Épisode 28 - Le chasseur et sa proie

10 minutes de lecture

 Le corps de Gomaki glissa le long du mur, enfoncé et fracturé par le choc. Quelques gravats tombèrent sur ses épaules, tandis que les restes de son armure Doton gisaient sur son torse inerte. De là où ils se trouvaient, les ninjas n'auraient su dire s'il était évanouis ou mort. Et bien que les Genins angoissaient pour leur sensei, la terreur inspirée par les grognements de plus en plus proches de la chimère prenait le dessus. Résonnant à travers les parois du tunnel, ses intentions étaient claires : le sang l’appelait.

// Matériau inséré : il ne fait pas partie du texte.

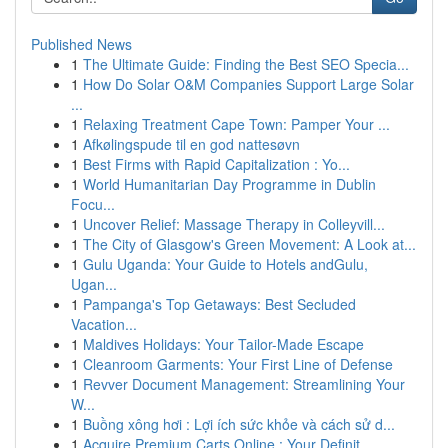
Published News
1
The Ultimate Guide: Finding the Best SEO Specia...
1
How Do Solar O&M Companies Support Large Solar
...
1
Relaxing Treatment Cape Town: Pamper Your ...
1
Afkølingspude til en god nattesøvn
1
Best Firms with Rapid Capitalization : Yo...
1
World Humanitarian Day Programme in Dublin
Focu...
1
Uncover Relief: Massage Therapy in Colleyvill...
1
The City of Glasgow's Green Movement: A Look at...
1
Gulu Uganda: Your Guide to Hotels andGulu,
Ugan...
1
Pampanga's Top Getaways: Best Secluded
Vacation...
1
Maldives Holidays: Your Tailor-Made Escape
1
Cleanroom Garments: Your First Line of Defense
1
Revver Document Management: Streamlining Your
W...
1
Buồng xông hơi : Lợi ích sức khỏe và cách sử d...
1
Acquire Premium Carts Online : Your Definit...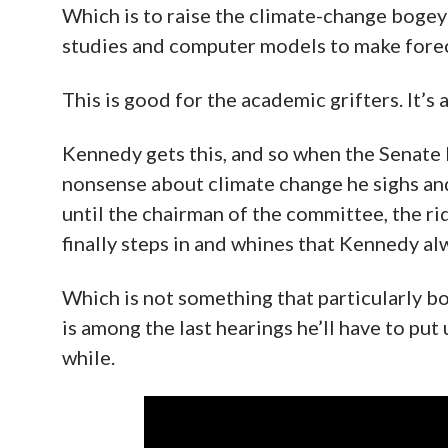
Which is to raise the climate-change bog
studies and computer models to make forec
This is good for the academic grifters. It’s
Kennedy gets this, and so when the Senate
nonsense about climate change he sighs an
until the chairman of the committee, the r
finally steps in and whines that Kennedy al
Which is not something that particularly b
is among the last hearings he’ll have to put
while.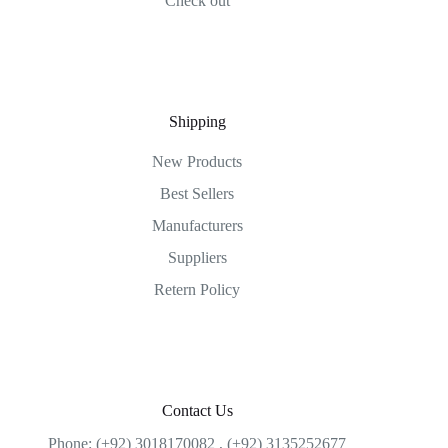
Check out
Shipping
New Products
Best Sellers
Manufacturers
Suppliers
Retern Policy
Contact Us
Phone: (+92) 3018170082 , (+92) 3135252677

 Sans avoir échangé le moindre regard, les shinobis s'étaient réorganisés selon leur capacité à combattre. Chiraku et Sarouh avaient pris la première ligne, dont le Fuuton aiguisait déjà la lame. Juste derrière eux, Cacaunoy tenait fermement son sabre de la main droite, l’autre bras pendouillant piteusement. Bien que blessée, son regard n’avait rien perdu de sa lueur combative et Tokri ne doutait pas qu'elle se révéle plus utile que lui durant l’affrontement à venir. Ses poings se serrèrent de frustration à cette pensée. Couvrant la troupe restante des Genins, le jeune homme et Nika étaient juste derrière la Gensouarde. Le premier s'était munis de kunais dans chaque main, déjà aiguisés par son affinité, tandis que Kokuro était prêt à repasser à l'action.

— Fuyez dès que l'affrontement reprend, ordonna l'Utak à la Leil, refusant séchement toute protestation.

 Le jeune homme aurait préféré que la kunoichi d'azur mette à l'abri les garçons dès maintenant, mais craignait que cet ordre ne fasse d’eux des proies de choix. Mieux valait détourner l’attention du chasseur dans un premier temps. Sans laisser le temps à Izul d'avancer un contre-argument, Nika ajouta sur le même ton :

— Nous ne prenons qu'un rôle de soutien. Si cela devient dangereux, on se replie pour ne pas les gêner.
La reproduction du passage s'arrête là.